Fieldwork
- Author: Mischa Berlinski
- Publisher: Farrar, Straus and Giroux
- Publication date: 2007

= Fieldwork (novel) =

2007 novel by Mischa Berlinski

Fieldwork is a 2007 novel by American journalist Mischa Berlinski. It was published by Farrar, Straus and Giroux and was a finalist that year for the National Book Award, eventually losing out to Denis Johnson's Tree of Smoke.

==Synopsis==
Set in Thailand, the novel is told from the point of view of a fictional narrator named Mischa Berlinski. It tells the story of a tribe called the Dyalo, a family of Protestant missionaries attempting to convert them to Christianity, and an anthropologist who is studying the tribe and who murders one of the missionaries and then commits suicide in prison.

==Reception==
The book received strongly positive reviews. In the Los Angeles Times, Tim Rutten called the book "a notable piece of first fiction -- at once deeply serious about questions of consequence and refreshingly mindful of traditional storytelling conventions." (Rutten did criticize what he called the author's "casual obeisance to fashionable postmodernism" in choosing to use his name for the fictional narrator.) Lara Tupper, in The Believer, described it as "a clever book, chock-full of David Foster Wallace–esque footnotes and moments of direct address." The Independents Boyd Tonkin described it as "an updated Somerset Maugham yarn", "[l]ush in its landscapes, dense in its ideas, always startlingly nimble and witty".

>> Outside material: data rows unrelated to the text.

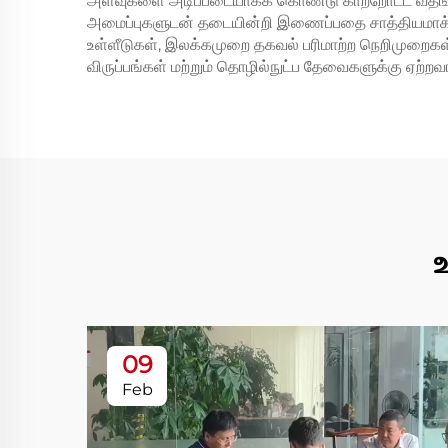
அளவுகளை அடிப்படையாகக் கொண்டு காற்றோட்ட வீதங்கள
அமைப்புகளுடன் தடையின்றி இணைப்பதை சாத்தியமாக்க
உள்ளீடுகள், இலக்கமுறை தகவல் பரிமாற்ற நெறிமுறைகள்
விருப்பங்கள் மற்றும் தொழில்நுட்ப தேவைகளுக்கு ஏற்ற
உ
09
Feb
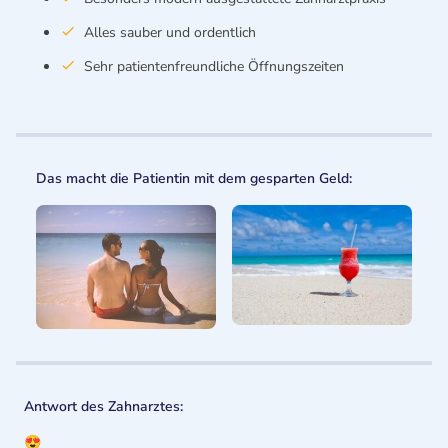
Alles sauber und ordentlich
Sehr patientenfreundliche Öffnungszeiten
Das macht die Patientin mit dem gesparten Geld:
Antwort des Zahnarztes:
😍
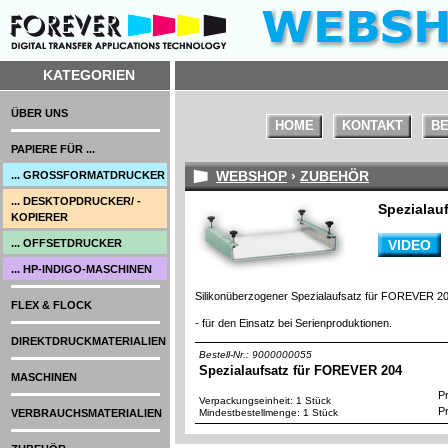
KATEGORIEN
ÜBER UNS
HOME
KONTAKT
BE
PAPIERE FÜR ...
WEBSHOP
›
ZUBEHÖR
... GROSSFORMATDRUCKER
... DESKTOPDRUCKER/ -
Spezialau
KOPIERER
... OFFSETDRUCKER
VIDEO
... HP-INDIGO-MASCHINEN
Silikonüberzogener Spezialaufsatz für FOREVER 20
FLEX & FLOCK
- für den Einsatz bei Serienproduktionen.
DIREKTDRUCKMATERIALIEN
Bestell-Nr.: 9000000055
Spezialaufsatz für FOREVER 204
MASCHINEN
Pr
Verpackungseinheit: 1 Stück
Pr
VERBRAUCHSMATERIALIEN
Mindestbestellmenge: 1 Stück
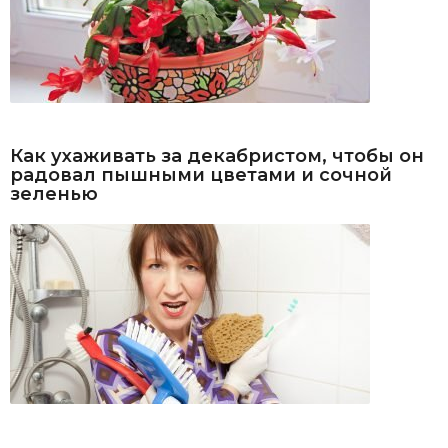
Как ухаживать за декабристом, чтобы он
радовал пышными цветами и сочной
зеленью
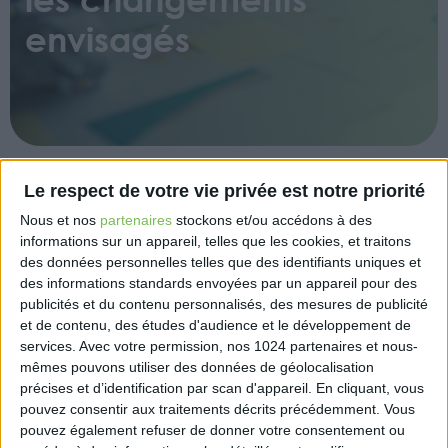
envisagés
Le respect de votre vie privée est notre priorité
Le projet de loi de financement de la Sécurité
Nous et nos
partenaires
stockons et/ou accédons à des
sociale (PLFSS) pour 2025 prévoit de renforcer les
informations sur un appareil, telles que les cookies, et traitons
exonérations de cotisations sociales en faveur des
des données personnelles telles que des identifiants uniques et
jeunes agriculteurs et de pérenniser celles
des informations standards envoyées par un appareil pour des
applicables aux travailleurs saisonniers agricoles.
publicités et du contenu personnalisés, des mesures de publicité
Les nouveaux exploitants âgés de 18 à 40 ans
et de contenu, des études d'audience et le développement de
pourront cumuler l’exonération partielle et
services.
Avec votre permission, nos 1024 partenaires et nous-
mêmes pouvons utiliser des données de géolocalisation
dégressive de leurs cotisations sociales personnelles
précises et d’identification par scan d'appareil. En cliquant, vous
avec les réductions de taux de cotisations dont
pouvez consentir aux traitements décrits précédemment. Vous
bénéficient les autres exploitants, améliorant ainsi
pouvez également refuser de donner votre consentement ou
leur trésorerie et leur compétitivité.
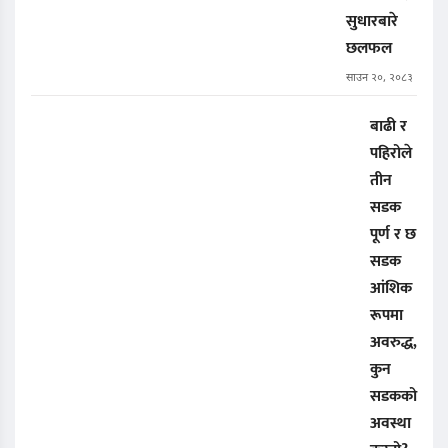
सुधारबारे
छलफल
साउन २०, २०८३
बाढी र
पहिरोले
तीन
सडक
पूर्ण र छ
सडक
आंशिक
रूपमा
अवरुद्ध,
कुन
सडकको
अवस्था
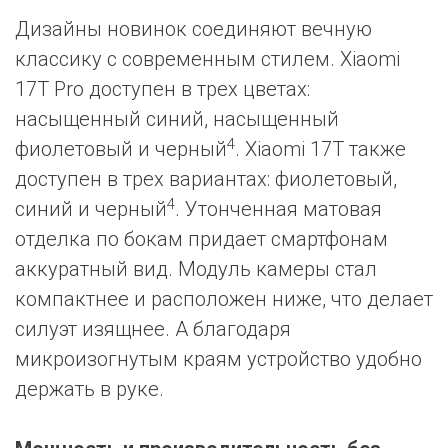
Дизайны новинок соединяют вечную
классику с современным стилем. Xiaomi
17T Pro доступен в трех цветах:
насыщенный синий, насыщенный
4
фиолетовый и черный
. Xiaomi 17T также
доступен в трех вариантах: фиолетовый,
4
синий и черный
. Утонченная матовая
отделка по бокам придает смартфонам
аккуратный вид. Модуль камеры стал
компактнее и расположен ниже, что делает
силуэт изящнее. А благодаря
микроизогнутым краям устройство удобно
держать в руке.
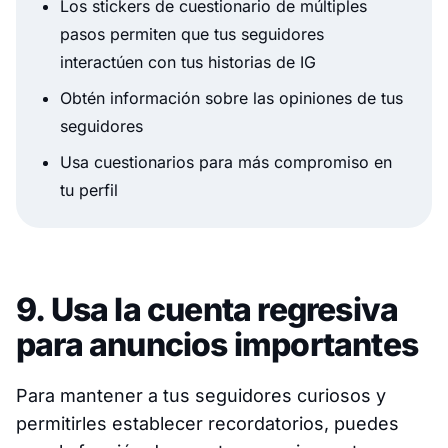
Los stickers de cuestionario de múltiples
pasos permiten que tus seguidores
interactúen con tus historias de IG
Obtén información sobre las opiniones de tus
seguidores
Usa cuestionarios para más compromiso en
tu perfil
9. Usa la cuenta regresiva
para anuncios importantes
Para mantener a tus seguidores curiosos y
permitirles establecer recordatorios, puedes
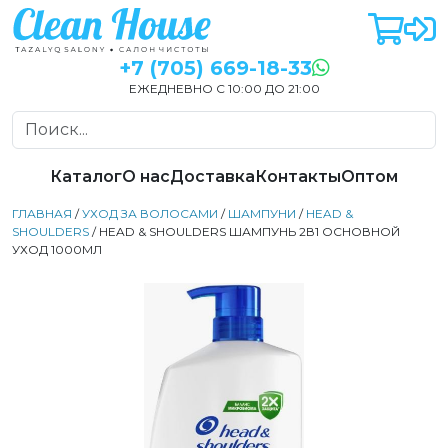
+7 (705) 669-18-33
ЕЖЕДНЕВНО С 10:00 ДО 21:00
Каталог
О нас
Доставка
Контакты
Оптом
ГЛАВНАЯ
/
УХОД ЗА ВОЛОСАМИ
/
ШАМПУНИ
/
HEAD &
SHOULDERS
/ HEAD & SHOULDERS ШАМПУНЬ 2В1 ОСНОВНОЙ
УХОД 1000МЛ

A less positive review came from Sophia Asare of Entertainment Weekly, who gave the book a B-minus grade, calling it "a rich yet cumbersome travelogue". However, a second Entertainment Weekly article about the book, written by Stephen King and entitled "How to Bury a Book", was more laudatory: "This is a great story. It has an exotic locale, mystery, and a narrative voice full of humor and sadness. Reading Fieldwork is like discovering an unpublished Robertson Davies novel; as with Davies, you can't stop reading until midnight (good), and you don't hate yourself in the morning (better)." King went on to criticize the publisher for its choice of a bland title and cover design, asking, "Why, why, why would a company publish a book this good and then practically demand that people not read it? Why should this book go to waste?" King's column yielded additional attention and sales for Fieldwork; when Berlinski was awarded a 2008 Whiting Writers' Award, he commented to an interviewer about his "luck" that "Stephen King, the most famous writer in the world, picked up my book because he didn't like the cover."